However, the provision of integrated legal assistance services may also weaken a client’s ability to rely on legal privilege. This is because the participation of the non-lawyer may make it harder for the client to demonstrate that the communications were confidential and made for a dominant legal purpose. A failure to meet these requirements would leave the client’s information vulnerable to disclosure to an opposing party, prosecutor or investigative body.
Furthermore, if the communications are not privileged, the non-lawyer may be obliged to reveal the information provided by the client. A number of non-legal professionals are required by law to share and/or report information about family violence and child abuse. In addition, failing to tell the police about the sexual abuse of a child is a criminal offence, unless doing so would pose a risk to someone’s safety, or some other reasonable excuse applies.
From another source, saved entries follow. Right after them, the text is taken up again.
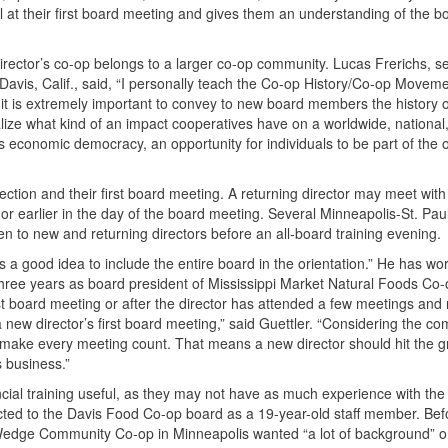
l at their first board meeting and gives them an understanding of the b
 director’s co-op belongs to a larger co-op community. Lucas Frerichs, 
vis, Calif., said, “I personally teach the Co-op History/Co-op Moveme
k it is extremely important to convey to new board members the history o
ize what kind of an impact cooperatives have on a worldwide, national,
economic democracy, an opportunity for individuals to be part of the
ection and their first board meeting. A returning director may meet wit
 or earlier in the day of the board meeting. Several Minneapolis-St. Pau
pen to new and returning directors before an all-board training evening.
t’s a good idea to include the entire board in the orientation.” He has wo
 three years as board president of Mississippi Market Natural Foods Co-o
rst board meeting or after the director has attended a few meetings and 
 new director’s first board meeting,” said Guettler. “Considering the co
o make every meeting count. That means a new director should hit the 
s business.”
cial training useful, as they may not have as much experience with the 
elected to the Davis Food Co-op board as a 19-year-old staff member. Bef
edge Community Co-op in Minneapolis wanted “a lot of background” o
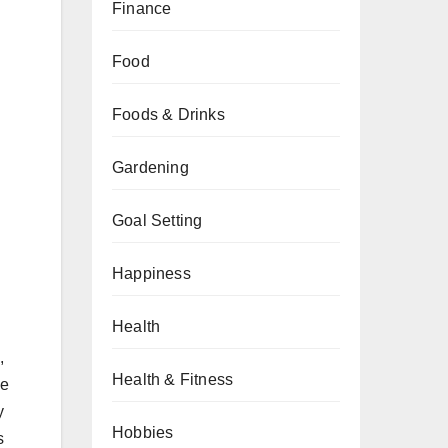
Finance
Food
Foods & Drinks
Gardening
Goal Setting
Happiness
Health
,
Health & Fitness
se
y
Hobbies
s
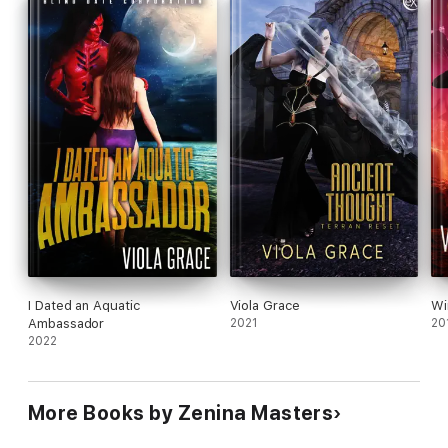
I Dated an Aquatic
Viola Grace
Wi
Ambassador
2021
20
2022
More Books by Zenina Masters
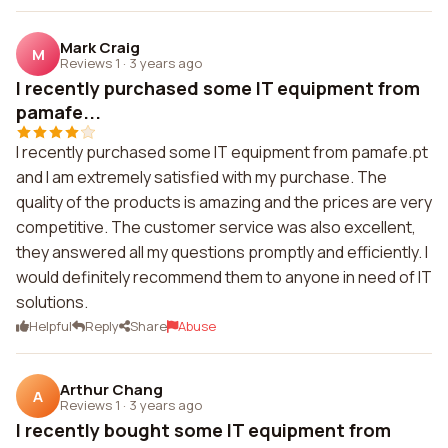
Mark Craig
M
Reviews 1
·
3 years ago
I recently purchased some IT equipment from
pamafe...
I recently purchased some IT equipment from pamafe.pt
and I am extremely satisfied with my purchase. The
quality of the products is amazing and the prices are very
competitive. The customer service was also excellent,
they answered all my questions promptly and efficiently. I
would definitely recommend them to anyone in need of IT
solutions.
Helpful
Reply
Share
Abuse
Arthur Chang
A
Reviews 1
·
3 years ago
I recently bought some IT equipment from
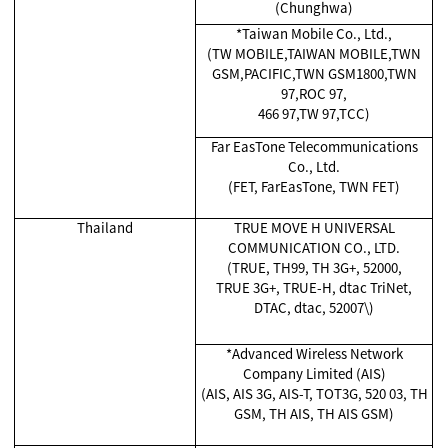
(Chunghwa)
*Taiwan Mobile Co., Ltd.,
(TW MOBILE,TAIWAN MOBILE,TWN
GSM,PACIFIC,TWN GSM1800,TWN
97,ROC 97,
466 97,TW 97,TCC)
Far EasTone Telecommunications
Co., Ltd.
(FET, FarEasTone, TWN FET)
Thailand
TRUE MOVE H UNIVERSAL
COMMUNICATION CO., LTD.
(TRUE, TH99, TH 3G+, 52000,
TRUE 3G+, TRUE-H, dtac TriNet,
DTAC, dtac, 52007\)
*Advanced Wireless Network
Company Limited (AIS)
(AIS, AIS 3G, AIS-T, TOT3G, 520 03, TH
GSM, TH AIS, TH AIS GSM)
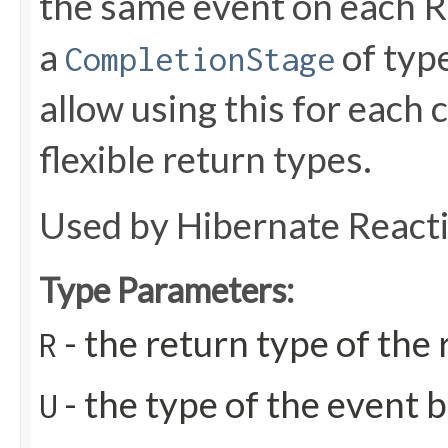
the same event on each Re
a
of type
CompletionStage
allow using this for each
flexible return types.
Used by Hibernate React
Type Parameters:
- the return type of th
R
- the type of the event b
U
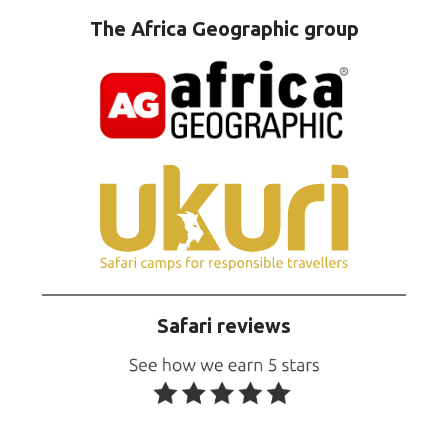
The Africa Geographic group
Safari reviews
Integrated legal assistance service providers have developed a variety of strategies to help staff and clients manage these complicated requirements. In accordance with the ‘choice and consent model’ adopted by some providers, clients are asked to choose between accepting integrated services but jeopardising legal privilege on the one hand, and forgoing integrated services but retaining legal privilege on the other. Arguably, this imposes an unjustifiable constraint on people already experiencing disadvantage, forcing them to choose comprehensive legal and social support or the preservation of their fundamental legal rights.
The Victorian Law Reform Commission will examine whether the law and practice relating to legal privilege and integrated legal assistance services should be changed. In conducting this review, the Commission will have regard to:
- legal privilege under common and statutory law
- the benefits of integrated legal assistance services to clients and the justice system
- the impact of integrated legal assistance services on legal privilege, and vice versa
- strategies used by integrated legal assistance service providers to balance the needs of clients
- legal developments in other common law jurisdictions
- the broad legal and ethical implications of reform in this area and
- any other matter relevant to the topic of inquiry.
Although the Commission may consider the commercial provision of integrated legal services in formulating its views, the Commission’s recommendations are to be confined to the relationship between legal privilege and the provision of integrated services in the legal assistance sector, consistent with the scope of this inquiry.